The World Bank expects the oil price barrel to remain at $90 per barrel in 2023 at least, so on what did the government rely in its estimation?

If the government wants to reserve its estimates, it can set the price per barrel at estimates slightly lower than the World Bank's predictions, setting it at $80 per barrel, as Saudi Arabia has done, for instance.

If the government approves the price of a barrel of oil at $80, which is a fair price, the revenues of the state would increase by $3 billion in the next two years (1 billion and 128 million dinars).

Accordingly, the budget will record financial savings that can be directed in the draft budget to public benefit projects such as housing, health, road construction works, etc., but this is not what happened.

Instead, the government announced the appointment of a group of banks to arrange contacts with investors ahead of a planned issuance of dollar-denominated sukuk as well as conventional bonds (new loans).

Thus, the government continued to reduce the project budget, as well as opening the door to borrowing to pay off a deficit that does not really exist, which is a trick it always resorts to in order to transfer funds to private accounts or secret budgets. 

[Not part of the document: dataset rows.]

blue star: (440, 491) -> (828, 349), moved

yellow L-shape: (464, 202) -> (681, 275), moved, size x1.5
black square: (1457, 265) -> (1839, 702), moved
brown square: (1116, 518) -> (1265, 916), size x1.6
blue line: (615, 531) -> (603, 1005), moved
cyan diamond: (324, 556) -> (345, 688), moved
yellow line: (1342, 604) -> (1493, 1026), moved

The 2022 budget recorded financial savings of one billion and 300 million dinars, according to financial estimates due to the rise in oil prices, but the government claimed at the end of the fiscal year that it recorded a deficit of 178 million dinars

Assuming the government recorded a deficit of 178 million dinars, why did it borrow more than 500 million dinars to cover the deficit last year? 

We are facing a scenario that is repeated annually: unrealistic deficit estimates that deprive citizens of opportunities to benefit from oil savings, and opening the door to large-scale borrowing operations to cover a deficit that does not exist. 

Every year, the government accumulates loans of more than half a billion dinars burdening the state, while these funds go to the pockets of the ruling family or, at best, to cover unnecessary security and military expenses.